● PROBLEM TO WORK ON: Repeat exactly every line that comes at or after the line containing "Learn how galvanic", through the end of the entries below.

┄┄┄┄┄┄┄┄┄┄┄┄┄┄┄┄┄┄┄┄

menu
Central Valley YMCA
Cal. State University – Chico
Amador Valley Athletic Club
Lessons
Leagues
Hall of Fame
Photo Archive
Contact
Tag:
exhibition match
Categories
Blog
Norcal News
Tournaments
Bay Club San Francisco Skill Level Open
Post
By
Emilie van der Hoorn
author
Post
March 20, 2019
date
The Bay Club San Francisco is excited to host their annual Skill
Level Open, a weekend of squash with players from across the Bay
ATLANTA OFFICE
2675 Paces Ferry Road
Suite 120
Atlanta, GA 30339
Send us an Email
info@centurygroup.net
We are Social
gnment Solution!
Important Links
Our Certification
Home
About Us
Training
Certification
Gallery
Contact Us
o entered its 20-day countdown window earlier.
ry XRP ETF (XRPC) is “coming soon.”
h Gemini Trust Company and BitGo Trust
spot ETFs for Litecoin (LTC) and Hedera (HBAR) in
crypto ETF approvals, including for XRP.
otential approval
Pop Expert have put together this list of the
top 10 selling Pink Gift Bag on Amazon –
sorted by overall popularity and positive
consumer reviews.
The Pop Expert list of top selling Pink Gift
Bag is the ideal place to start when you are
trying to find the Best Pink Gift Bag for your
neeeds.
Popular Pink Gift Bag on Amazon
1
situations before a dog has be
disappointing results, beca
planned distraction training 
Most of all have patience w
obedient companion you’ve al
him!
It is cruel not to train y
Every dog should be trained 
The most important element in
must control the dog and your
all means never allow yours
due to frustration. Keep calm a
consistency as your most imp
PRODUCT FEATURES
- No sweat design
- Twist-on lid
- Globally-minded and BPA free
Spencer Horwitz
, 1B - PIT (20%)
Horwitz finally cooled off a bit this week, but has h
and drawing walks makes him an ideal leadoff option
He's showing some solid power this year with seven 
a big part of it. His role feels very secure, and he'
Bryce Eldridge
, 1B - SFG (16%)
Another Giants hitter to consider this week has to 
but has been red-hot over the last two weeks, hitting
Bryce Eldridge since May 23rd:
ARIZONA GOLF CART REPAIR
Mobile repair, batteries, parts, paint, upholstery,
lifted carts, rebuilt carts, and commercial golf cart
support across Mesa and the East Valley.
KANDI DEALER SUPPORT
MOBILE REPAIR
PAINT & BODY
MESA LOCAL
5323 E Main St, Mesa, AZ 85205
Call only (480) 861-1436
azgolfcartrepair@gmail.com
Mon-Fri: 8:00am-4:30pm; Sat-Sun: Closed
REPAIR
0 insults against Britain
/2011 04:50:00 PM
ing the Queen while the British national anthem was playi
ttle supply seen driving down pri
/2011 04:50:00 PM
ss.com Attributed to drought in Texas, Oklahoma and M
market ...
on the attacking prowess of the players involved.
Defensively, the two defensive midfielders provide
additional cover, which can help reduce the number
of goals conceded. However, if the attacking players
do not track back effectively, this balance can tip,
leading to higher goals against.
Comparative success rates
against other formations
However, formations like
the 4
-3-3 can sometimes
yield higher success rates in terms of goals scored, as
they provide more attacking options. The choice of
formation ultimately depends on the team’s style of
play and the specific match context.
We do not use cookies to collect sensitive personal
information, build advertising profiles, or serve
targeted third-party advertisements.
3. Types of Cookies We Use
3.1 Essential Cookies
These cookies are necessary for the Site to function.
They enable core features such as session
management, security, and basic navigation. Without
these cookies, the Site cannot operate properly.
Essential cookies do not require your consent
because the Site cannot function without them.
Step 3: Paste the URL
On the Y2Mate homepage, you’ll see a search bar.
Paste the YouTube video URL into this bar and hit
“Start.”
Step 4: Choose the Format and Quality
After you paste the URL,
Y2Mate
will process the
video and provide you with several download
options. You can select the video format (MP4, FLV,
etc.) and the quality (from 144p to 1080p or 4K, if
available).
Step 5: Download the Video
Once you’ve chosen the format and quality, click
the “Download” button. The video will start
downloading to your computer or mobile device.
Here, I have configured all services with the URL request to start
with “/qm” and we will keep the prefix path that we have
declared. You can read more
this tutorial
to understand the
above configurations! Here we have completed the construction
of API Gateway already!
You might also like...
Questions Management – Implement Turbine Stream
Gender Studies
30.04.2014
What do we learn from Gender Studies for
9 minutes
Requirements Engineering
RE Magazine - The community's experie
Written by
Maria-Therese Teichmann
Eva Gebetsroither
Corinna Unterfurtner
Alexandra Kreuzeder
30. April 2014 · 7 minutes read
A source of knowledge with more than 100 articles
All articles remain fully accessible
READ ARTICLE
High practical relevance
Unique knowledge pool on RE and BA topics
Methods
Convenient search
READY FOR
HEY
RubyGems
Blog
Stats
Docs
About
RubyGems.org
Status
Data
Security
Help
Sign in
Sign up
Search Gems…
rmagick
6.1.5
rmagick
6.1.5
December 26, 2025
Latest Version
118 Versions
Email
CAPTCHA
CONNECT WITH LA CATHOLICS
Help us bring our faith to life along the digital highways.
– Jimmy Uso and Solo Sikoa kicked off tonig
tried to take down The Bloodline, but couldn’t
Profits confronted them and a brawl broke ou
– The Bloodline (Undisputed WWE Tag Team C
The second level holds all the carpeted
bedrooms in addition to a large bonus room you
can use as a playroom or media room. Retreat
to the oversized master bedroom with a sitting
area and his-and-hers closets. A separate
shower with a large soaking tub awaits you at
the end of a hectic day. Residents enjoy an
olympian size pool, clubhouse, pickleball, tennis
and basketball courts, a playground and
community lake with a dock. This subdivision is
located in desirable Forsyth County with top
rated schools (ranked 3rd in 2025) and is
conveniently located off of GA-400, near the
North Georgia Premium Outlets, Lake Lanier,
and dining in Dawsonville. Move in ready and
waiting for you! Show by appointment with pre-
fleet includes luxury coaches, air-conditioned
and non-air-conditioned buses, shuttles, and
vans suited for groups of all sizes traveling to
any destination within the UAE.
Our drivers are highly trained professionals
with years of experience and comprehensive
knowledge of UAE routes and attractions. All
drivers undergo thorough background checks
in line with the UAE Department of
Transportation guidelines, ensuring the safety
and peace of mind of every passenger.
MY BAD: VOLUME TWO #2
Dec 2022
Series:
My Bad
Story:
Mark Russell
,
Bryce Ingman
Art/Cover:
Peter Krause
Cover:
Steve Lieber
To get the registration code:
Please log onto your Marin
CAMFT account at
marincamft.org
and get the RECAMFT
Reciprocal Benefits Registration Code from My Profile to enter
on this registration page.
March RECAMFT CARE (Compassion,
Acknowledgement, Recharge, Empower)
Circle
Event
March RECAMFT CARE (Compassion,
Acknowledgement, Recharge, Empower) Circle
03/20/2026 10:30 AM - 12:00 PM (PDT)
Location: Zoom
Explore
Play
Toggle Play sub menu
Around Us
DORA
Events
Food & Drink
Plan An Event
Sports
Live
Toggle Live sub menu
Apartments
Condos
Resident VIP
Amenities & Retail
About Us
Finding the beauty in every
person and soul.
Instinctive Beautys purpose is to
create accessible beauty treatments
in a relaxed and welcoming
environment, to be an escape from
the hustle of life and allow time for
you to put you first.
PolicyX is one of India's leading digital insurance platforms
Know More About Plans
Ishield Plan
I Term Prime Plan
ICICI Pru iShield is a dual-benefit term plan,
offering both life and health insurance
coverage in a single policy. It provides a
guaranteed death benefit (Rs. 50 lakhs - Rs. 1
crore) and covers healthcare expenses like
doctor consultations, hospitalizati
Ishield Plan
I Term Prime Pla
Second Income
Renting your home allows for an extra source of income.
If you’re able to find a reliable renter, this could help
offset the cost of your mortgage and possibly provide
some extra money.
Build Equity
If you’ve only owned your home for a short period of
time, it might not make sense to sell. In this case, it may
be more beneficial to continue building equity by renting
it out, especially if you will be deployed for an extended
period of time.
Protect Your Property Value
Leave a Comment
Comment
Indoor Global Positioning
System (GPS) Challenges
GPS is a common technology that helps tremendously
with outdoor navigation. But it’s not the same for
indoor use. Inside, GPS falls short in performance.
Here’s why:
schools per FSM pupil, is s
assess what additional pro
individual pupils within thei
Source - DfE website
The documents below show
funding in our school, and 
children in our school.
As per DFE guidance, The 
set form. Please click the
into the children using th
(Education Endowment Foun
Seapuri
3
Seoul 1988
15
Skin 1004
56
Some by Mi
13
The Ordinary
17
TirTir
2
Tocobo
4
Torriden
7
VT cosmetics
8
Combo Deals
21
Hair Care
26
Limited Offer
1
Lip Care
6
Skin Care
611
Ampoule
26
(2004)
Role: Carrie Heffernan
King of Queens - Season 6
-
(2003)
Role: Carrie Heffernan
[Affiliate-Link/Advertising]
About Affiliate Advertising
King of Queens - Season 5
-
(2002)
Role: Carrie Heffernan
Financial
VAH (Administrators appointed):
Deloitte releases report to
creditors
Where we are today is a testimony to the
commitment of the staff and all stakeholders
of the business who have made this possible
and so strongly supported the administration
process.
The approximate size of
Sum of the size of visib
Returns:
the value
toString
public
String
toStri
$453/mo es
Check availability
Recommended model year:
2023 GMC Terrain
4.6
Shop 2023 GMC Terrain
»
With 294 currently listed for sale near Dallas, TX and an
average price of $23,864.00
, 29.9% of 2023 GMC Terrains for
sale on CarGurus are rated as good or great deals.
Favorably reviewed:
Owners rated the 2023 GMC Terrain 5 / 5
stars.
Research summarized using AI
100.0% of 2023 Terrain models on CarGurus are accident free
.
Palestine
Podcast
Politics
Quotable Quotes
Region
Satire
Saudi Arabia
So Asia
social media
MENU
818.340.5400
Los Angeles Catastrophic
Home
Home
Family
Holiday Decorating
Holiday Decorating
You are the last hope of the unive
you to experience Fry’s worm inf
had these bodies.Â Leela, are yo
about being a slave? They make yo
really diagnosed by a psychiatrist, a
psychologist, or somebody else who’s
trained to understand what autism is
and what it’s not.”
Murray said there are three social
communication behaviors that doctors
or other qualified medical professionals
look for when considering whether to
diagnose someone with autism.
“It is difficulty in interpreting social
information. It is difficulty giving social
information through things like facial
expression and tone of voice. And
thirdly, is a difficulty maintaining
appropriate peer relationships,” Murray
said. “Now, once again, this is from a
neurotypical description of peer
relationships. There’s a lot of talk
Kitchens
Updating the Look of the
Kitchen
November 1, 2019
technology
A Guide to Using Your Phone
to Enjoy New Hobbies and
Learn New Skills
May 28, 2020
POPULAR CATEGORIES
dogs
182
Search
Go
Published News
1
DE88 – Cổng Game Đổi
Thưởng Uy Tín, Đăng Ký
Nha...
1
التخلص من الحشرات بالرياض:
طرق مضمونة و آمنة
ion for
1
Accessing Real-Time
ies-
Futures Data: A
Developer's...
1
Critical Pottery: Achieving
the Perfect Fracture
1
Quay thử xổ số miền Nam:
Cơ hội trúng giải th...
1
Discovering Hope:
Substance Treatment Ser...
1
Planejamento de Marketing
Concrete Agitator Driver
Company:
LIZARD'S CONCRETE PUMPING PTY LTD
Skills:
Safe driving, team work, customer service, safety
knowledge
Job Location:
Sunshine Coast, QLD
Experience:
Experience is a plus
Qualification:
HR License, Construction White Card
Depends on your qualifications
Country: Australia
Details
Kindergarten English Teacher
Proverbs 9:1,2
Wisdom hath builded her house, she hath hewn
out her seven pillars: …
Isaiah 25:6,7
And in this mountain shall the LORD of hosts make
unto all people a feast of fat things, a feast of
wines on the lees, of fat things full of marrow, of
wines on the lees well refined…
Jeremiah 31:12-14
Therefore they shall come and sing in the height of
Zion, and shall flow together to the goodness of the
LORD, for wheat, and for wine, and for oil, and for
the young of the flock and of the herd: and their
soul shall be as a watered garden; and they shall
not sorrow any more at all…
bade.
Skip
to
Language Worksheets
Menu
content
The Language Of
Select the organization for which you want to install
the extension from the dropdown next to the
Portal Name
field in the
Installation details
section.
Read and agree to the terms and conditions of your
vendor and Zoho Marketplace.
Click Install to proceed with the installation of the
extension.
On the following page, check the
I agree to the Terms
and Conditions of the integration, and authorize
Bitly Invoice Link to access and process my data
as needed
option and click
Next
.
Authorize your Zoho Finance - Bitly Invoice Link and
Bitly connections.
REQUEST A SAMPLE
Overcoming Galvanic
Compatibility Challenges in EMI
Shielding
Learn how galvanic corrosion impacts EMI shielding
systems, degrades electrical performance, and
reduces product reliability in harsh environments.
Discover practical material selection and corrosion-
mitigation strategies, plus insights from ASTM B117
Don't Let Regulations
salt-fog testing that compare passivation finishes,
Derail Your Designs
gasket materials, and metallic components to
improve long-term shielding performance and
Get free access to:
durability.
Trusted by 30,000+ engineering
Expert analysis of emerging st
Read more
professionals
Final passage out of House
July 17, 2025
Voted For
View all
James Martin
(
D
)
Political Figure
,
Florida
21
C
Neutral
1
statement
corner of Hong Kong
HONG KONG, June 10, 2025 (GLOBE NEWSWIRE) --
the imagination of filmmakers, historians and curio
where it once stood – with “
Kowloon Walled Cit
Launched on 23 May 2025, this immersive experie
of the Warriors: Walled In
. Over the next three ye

┄┄┄┄┄┄┄┄┄┄┄┄┄┄┄┄┄┄┄┄

● ANSWER FOR THIS EXERCISE:
Learn how galvanic corrosion impacts EMI shielding
systems, degrades electrical performance, and
reduces product reliability in harsh environments.
Discover practical material selection and corrosion-
mitigation strategies, plus insights from ASTM B117
Don't Let Regulations
salt-fog testing that compare passivation finishes,
Derail Your Designs
gasket materials, and metallic components to
improve long-term shielding performance and
Get free access to:
durability.
Trusted by 30,000+ engineering
Expert analysis of emerging st
Read more
professionals
Final passage out of House
July 17, 2025
Voted For
View all
James Martin
(
D
)
Political Figure
,
Florida
21
C
Neutral
1
statement
corner of Hong Kong
HONG KONG, June 10, 2025 (GLOBE NEWSWIRE) --
the imagination of filmmakers, historians and curio
where it once stood – with “
Kowloon Walled Cit
Launched on 23 May 2025, this immersive experie
of the Warriors: Walled In
. Over the next three ye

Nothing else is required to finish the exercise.